BRUCE GOFF DESIGN: Roy Page hired world-famous architect Bruce Goff in 1928 to design the five-story Art Deco furniture inspired depository located at 1301 S. Elgin Ave. in Tulsa. The building was demolished in 1977 to make room for the Broken Arrow Expressway.
In 1907, my newlywed grandparents, the C.C. Coles moved into the Robinson Hotel while they were waiting for construction on their first house, a small bungalow, to be finished. Months later, my grandfather hired two men and a horse drawn wagon to move furnishings and belongings into their new home. A year later, the baby grand piano my grandfather had bought his bride (on the installment plan) arrived by train and was delivered to their new house by horse and wagon.
As Tulsa started to boom with help from the Glenn Pool and other oil strikes, moving people and their goods became an important business. In 1910, Page Storage and Van Lines was established as one of Tulsa’s first moving companies. Today, 111 years later, four generations of the Page family have owned and worked in this business. The iconic graphics on Page trucks are a part of Tulsa history.
In 1927, 17 years later, Roy Page, with an optimism common in the 1920’s, decided to build a headquarters/storage building. He went to one of Tulsa’s leading architectural firms, Rush Endicott and Rush whose Tulsa Club/Chamber of Commerce Building was currently under construction. His instructions to them were to design an eye catching cutting edge building. With the help of their staff designer, Bruce Goff, they delivered
The site selected was the south side of 13th Street at 1301 S. Elgin. This allowed furniture to be loaded directly from the adjacent railroad tracks to a dock and from there to a freight elevator at the rear of the structure. The building was five stories and fitted out with art deco bronze and glass light fixtures and operable steel awning windows for natural ventilation. The interior included specialized storage for valuables: a large cold storage room for furs (said to be the largest in the Southwest), a silver vault, a large rug vault and safes for jewelry. Part of the ground floor was reserved for pianos. The entire concrete frame structure was designed for heavy loads. Flaring interior column capitals in a mushroom shape eliminated the need for intermediate beams by shortening spans.
The outer edge of the floor slabs and perimeter columns were exposed to view emphasizing the structure and providing a decorative effect. The exterior pinkish bricks were wire cut and hung on the structural frame with no attempt to hide what held the brick.

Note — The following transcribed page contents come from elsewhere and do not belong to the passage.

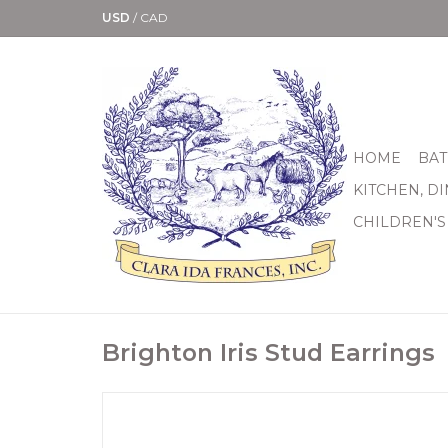
USD
/
CAD
HOME
BAT
KITCHEN, D
CHILDREN'S
Brighton Iris Stud Earrings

At the exterior, two vertical pylons of Bedford Limestone framed and emphasized the main entrance. Although initially resented by the adjacent residents, many came to admire the building and later became good customers.
During World War II, Tulsa was considered a significant enemy target by many because of the location of the war plane manufacturer, McDonald-Douglas, and its related pilot training school and because of oil production centered in Tulsa. Thomas Gilcrease moved his western art collection to the Page Building for safe keeping. The collection remained there until the end of the war in 1945. One wonders where the new temporary storage place will be when the collection is moved again due to the museum rebuilding project.
In 1977, the historic Page Building was demolished to make way for the Broken Arrow Expressway. Despite the efforts and resistance of the Page family, imminent domain prevailed. What government wants; it gets.
An amazing coincidence followed. The Pages found a suitable replacement building which was also designed by Bruce Goff. Located at 2036 E. 11th Street, it was a 1928 product of Rush Endicott and Rush Architecture who were involved in the building of the Boston Avenue Church at the same time.
In the 1920s, 30s, and early 40s, residential washing appliances were very primitive. Many chose to have their laundry picked up and delivered by a commercial company. The Guaranty Laundry Building worked well for adaptive reuse as a Page Building replacement.
This five-story building, which when built, was considered a low-cost industrial structure, has an exterior which is organized horizontally with long bands of steel awning windows with projecting sills and lintels between strips of buff brick. Streamlining of the northwest corner was lost when an art deco cornice was deleted during construction. Originally the main entrance became a focal point by interrupting the exterior patterning. The doorway was set off by diagonal mullions and flanking vertical bands of diamonds which extended to the top strip of windows. Sadly, the entrance has been remodeled in years since and the diagonals eliminated. A good picture of the original entrance can be found on page 77 of the Tulsa Art Deco book published by the Junior League of Tulsa.